To quantify the partial effect of each variable, we calculated odds ratios (the exponentiated model coefficients). Odds ratios > 0 and < 0 indicated positive and negative effects on survival, respectively.
All statistical analyses were conducted in SPSS 22.0 (Chicago, USA), and figures were created using Origin 2024 (Northampton, MA, USA). GLMM analyses were performed in R (v.4.3.2), using the “lme4” package35.
Results
Community level seedling survival
Compared with the original 1952 L. gmelinii var. principis-rupprechtii seedlings recorded in 2022, the number increased to 3539 in 2023, representing a 44.8% increase. Model comparisons showed clear differences in explanatory power among the four models [null, biotic, habitat, and full (biotic + habitat)] for seedling survival density (Table 4). The full model provided the best fit. However, in the 0–2-year age class, the null model had the lowest AIC value, indicating no significant effects from biotic or habitat variables. Consequently, further analysis was not conducted on this age group.

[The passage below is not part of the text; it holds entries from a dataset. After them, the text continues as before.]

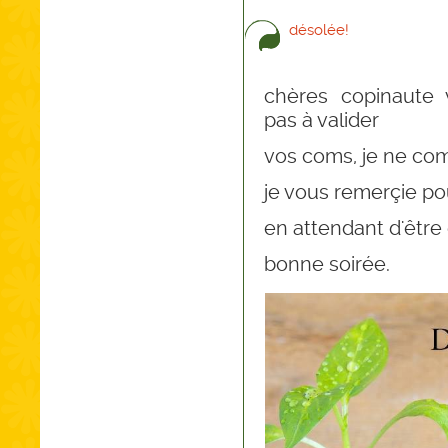
désolée!
chères copinaute v
pas à valider
vos coms, je ne co
je vous remerçie p
en attendant d'êtr
bonne soirée.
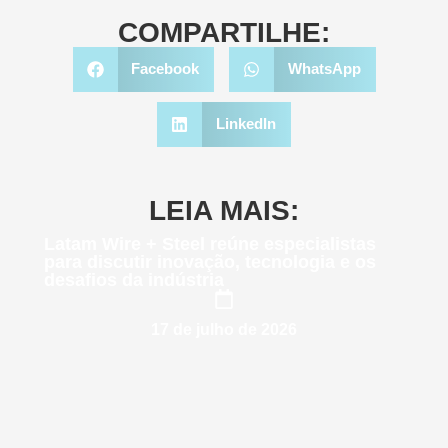
COMPARTILHE:
Facebook
WhatsApp
LinkedIn
LEIA MAIS:
Latam Wire + Steel reúne especialistas
para discutir inovação, tecnologia e os
desafios da indústria
17 de julho de 2026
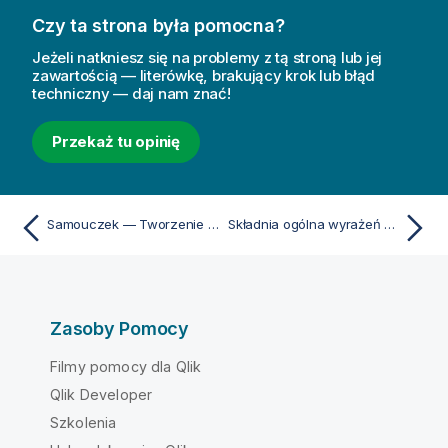
Czy ta strona była pomocna?
Jeżeli natkniesz się na problemy z tą stroną lub jej
zawartością — literówkę, brakujący krok lub błąd
techniczny — daj nam znać!
Przekaż tu opinię
Samouczek — Tworzenie wyrażenia zestawu
Składnia ogólna wyrażeń wykresu
Zasoby Pomocy
Filmy pomocy dla Qlik
Qlik Developer
Szkolenia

At the community level, the full model showed the best overall fit (Table 4). Seedling density of conspecifics had a strong positive correlation with seedling survival rate (odds ratio = 2.38, P < 0.01, Fig. 1), indicating that seedling survival rate significantly increased with higher seedling density. Additionally, herbaceous coverage and slope had a positive effect on seedling survival rate, whereas other variables exhibited a negative impact (Fig. 2).
Odds ratios of seedling survival rate for the most comprehensive and likely models presented in Table 3. Circles represent odds ratios for each parameter, with 95% confidence limits (CL) indicated by horizontal lines. Filled circles denote odds ratios that are significantly different from 0. Refer to Table 3 for variable abbreviations.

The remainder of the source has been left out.